Kwarteng’s description of his dismissal as “Trumpian” may draw comment given Truss’s high-profile attempt to profile on the far right of American politicsamid Trump’s third presidential campaign.

Quarteng will leave parliament in the next elections due this year. Sunak’s government is struggling in the polls, expected to lose power to Labour. But Kwarteng had a warning for the prime minister about a threat to his right.

Saying there won’t be removed the whip from Lee Andersonthe former Conservative Party deputy leader who made allegedly Islamophobic comments about London Mayor Sadiq Khan, Kwarteng said Anderson’s new party, the hard-right Reform UKposed a threat to Sunak.

“I think they are a big problem,” Kwarteng said, although he said he did not think Reform would win seats at Westminster given Britain’s lack of proportional representation.

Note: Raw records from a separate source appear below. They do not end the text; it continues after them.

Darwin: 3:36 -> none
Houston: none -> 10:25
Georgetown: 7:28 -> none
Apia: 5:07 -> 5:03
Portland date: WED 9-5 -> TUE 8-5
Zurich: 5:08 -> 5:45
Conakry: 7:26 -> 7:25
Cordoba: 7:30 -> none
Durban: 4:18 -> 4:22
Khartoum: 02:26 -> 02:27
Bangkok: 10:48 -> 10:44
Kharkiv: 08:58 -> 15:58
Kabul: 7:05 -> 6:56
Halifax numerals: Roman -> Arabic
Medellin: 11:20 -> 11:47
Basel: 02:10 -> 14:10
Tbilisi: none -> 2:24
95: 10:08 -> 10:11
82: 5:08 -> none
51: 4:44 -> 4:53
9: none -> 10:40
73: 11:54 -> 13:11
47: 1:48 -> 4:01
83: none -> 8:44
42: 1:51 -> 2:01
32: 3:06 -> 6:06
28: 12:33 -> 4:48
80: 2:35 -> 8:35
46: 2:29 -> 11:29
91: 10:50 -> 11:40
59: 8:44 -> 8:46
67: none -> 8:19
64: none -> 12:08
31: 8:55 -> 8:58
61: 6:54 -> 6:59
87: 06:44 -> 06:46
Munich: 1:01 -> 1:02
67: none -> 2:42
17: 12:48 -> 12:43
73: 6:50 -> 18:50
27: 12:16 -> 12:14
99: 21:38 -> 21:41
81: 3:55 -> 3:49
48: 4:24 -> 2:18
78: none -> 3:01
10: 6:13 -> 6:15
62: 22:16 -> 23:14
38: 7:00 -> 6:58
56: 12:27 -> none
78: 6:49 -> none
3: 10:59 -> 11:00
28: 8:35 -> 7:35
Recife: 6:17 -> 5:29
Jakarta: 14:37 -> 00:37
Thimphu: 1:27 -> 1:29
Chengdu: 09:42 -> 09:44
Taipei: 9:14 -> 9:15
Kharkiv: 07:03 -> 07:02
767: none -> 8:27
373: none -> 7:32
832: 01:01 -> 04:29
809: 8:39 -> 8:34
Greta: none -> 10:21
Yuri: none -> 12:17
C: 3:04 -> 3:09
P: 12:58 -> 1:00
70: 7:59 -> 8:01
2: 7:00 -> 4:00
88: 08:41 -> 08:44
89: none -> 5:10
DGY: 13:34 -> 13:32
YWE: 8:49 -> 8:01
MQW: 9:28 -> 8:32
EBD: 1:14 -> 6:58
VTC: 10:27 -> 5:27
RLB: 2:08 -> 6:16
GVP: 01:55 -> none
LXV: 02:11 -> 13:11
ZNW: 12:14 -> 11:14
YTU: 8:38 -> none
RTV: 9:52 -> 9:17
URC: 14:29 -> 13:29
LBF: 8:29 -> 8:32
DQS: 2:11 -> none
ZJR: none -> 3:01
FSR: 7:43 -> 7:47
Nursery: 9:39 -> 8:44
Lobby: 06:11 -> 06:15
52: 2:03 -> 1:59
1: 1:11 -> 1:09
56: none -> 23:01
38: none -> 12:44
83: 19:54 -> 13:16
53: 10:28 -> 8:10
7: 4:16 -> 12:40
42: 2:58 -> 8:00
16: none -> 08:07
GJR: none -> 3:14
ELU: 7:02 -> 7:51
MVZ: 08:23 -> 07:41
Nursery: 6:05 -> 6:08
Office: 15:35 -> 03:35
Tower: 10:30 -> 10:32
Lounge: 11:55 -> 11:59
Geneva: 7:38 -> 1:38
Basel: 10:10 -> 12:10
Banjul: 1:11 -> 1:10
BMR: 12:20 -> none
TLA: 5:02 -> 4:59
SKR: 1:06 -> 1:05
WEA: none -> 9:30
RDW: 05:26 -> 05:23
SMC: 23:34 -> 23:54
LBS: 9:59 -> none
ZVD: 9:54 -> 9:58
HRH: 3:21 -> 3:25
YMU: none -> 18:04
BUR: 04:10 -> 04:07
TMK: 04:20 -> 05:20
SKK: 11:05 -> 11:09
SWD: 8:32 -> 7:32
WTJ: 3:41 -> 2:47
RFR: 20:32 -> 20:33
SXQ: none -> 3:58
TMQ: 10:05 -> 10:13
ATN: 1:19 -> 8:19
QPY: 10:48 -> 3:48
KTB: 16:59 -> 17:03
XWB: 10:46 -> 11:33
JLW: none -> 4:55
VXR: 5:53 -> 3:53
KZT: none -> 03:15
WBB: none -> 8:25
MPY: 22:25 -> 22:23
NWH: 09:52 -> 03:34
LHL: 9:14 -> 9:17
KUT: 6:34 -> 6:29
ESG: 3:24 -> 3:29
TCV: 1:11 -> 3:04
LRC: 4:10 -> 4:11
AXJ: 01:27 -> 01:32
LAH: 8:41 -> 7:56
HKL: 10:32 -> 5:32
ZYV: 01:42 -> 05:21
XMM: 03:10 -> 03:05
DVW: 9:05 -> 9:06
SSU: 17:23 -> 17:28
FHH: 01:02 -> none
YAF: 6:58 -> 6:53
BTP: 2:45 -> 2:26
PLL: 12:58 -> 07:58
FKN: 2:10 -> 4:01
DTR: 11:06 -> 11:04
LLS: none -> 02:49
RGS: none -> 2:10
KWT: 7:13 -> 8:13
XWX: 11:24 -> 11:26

Kwarteng said: “All over the western world you have centre-right parties that are quite vulnerable to the more right-wing parties … on issues of identity, immigration and other social issues.

“We [the Conservatives] we were under 20 when I left office and when Liz Trust left office and today we are under 20. And the reason why we don’t seem to have made any progress in these 18 months, I think, can be largely explained by this phenomenon, this Reform Party.